▸ Task goal:
A verbatim copy of the full data, with no pictures, is the expected answer.
#### Given entries ####
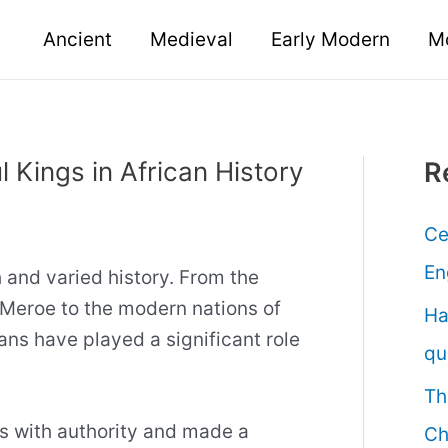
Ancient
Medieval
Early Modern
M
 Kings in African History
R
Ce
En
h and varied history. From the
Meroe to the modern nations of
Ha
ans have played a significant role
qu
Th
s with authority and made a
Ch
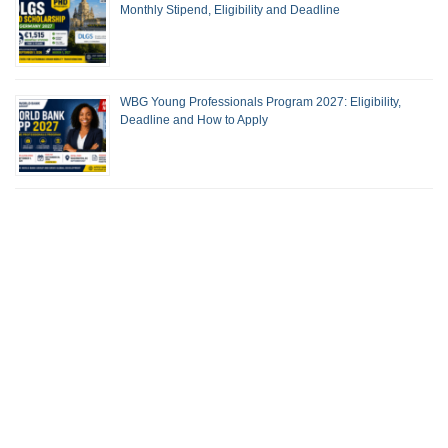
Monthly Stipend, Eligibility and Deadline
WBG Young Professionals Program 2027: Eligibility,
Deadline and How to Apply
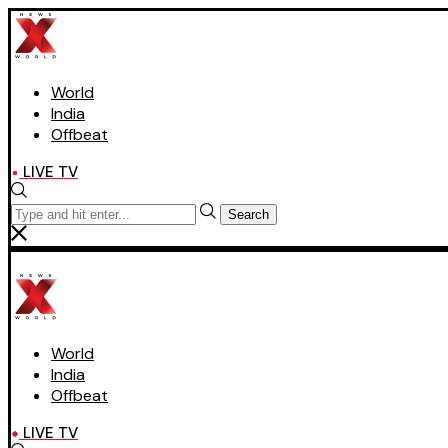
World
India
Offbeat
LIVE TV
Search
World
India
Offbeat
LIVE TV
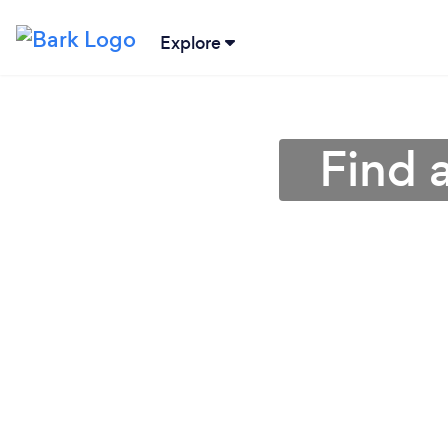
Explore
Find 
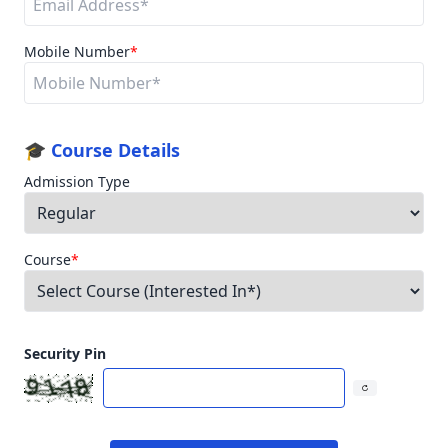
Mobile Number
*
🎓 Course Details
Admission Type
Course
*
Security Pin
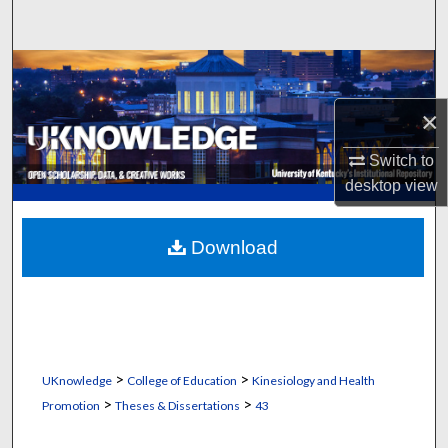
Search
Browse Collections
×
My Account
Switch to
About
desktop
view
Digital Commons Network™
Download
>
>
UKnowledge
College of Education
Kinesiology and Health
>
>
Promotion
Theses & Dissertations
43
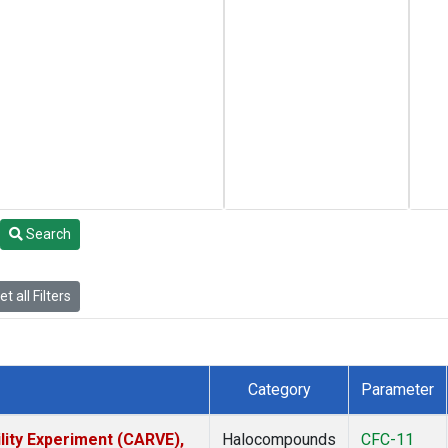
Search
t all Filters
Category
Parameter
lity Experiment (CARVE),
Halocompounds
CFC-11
####
▸ Task answer:
Ancient
Medieval
Early Modern
M
 Kings in African History
R
Ce
En
h and varied history. From the
Meroe to the modern nations of
Ha
ans have played a significant role
qu
Th
s with authority and made a
Ch
Monthly Stipend, Eligibility and Deadline
WBG Young Professionals Program 2027: Eligibility,
Deadline and How to Apply
World
India
Offbeat
LIVE TV
Search
World
India
Offbeat
LIVE TV
Explore
Find 
Mobile Number
*
🎓 Course Details
Admission Type
Course
*
Security Pin
Search
Browse Collections
×
My Account
Switch to
About
desktop
view
Digital Commons Network™
Download
>
>
UKnowledge
College of Education
Kinesiology and Health
>
>
Promotion
Theses & Dissertations
43
Search
t all Filters
Category
Parameter
lity Experiment (CARVE),
Halocompounds
CFC-11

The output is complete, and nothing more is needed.